Activity:
Could you please transcribe the data exactly, without the pictures?

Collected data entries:
★ ★ ★ ★ ★ ★ ★

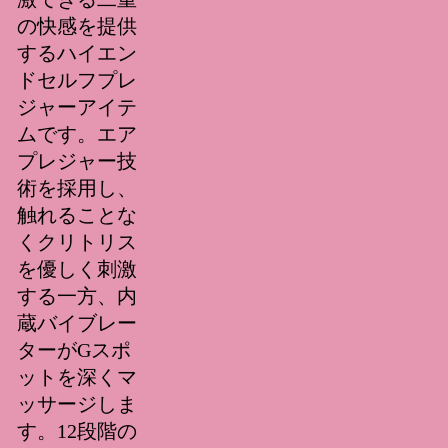
の快感を提供
するハイエン
ドセルフプレ
ジャーアイテ
ムです。エア
プレジャー技
術を採用し、
触れることな
くクリトリス
を優しく刺激
する一方、内
蔵バイブレー
ターがGスポ
ットを深くマ
ッサージしま
す。12段階の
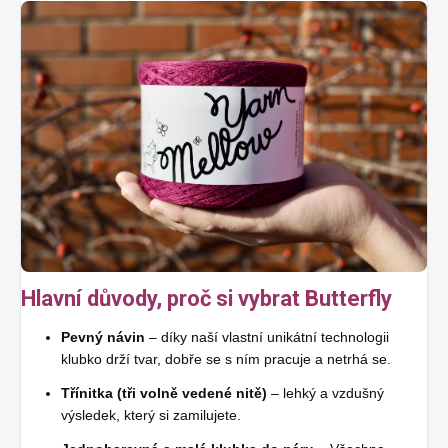
Hlavní důvody, proč si vybrat Butterfly
Pevný návin
– díky naší vlastní unikátní technologii
klubko drží tvar, dobře se s ním pracuje a netrhá se.
Třínitka (tři volně vedené nitě)
– lehký a vzdušný
výsledek, který si zamilujete.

★ ★ ★ ★ ★ ★ ★

Response area:
の快感を提供
するハイエン
ドセルフプレ
ジャーアイテ
ムです。エア
プレジャー技
術を採用し、
触れることな
くクリトリス
を優しく刺激
する一方、内
蔵バイブレー
ターがGスポ
ットを深くマ
ッサージしま
す。12段階の
Hlavní důvody, proč si vybrat Butterfly
Pevný návin
– díky naší vlastní unikátní technologii
klubko drží tvar, dobře se s ním pracuje a netrhá se.
Třínitka (tři volně vedené nitě)
– lehký a vzdušný
výsledek, který si zamilujete.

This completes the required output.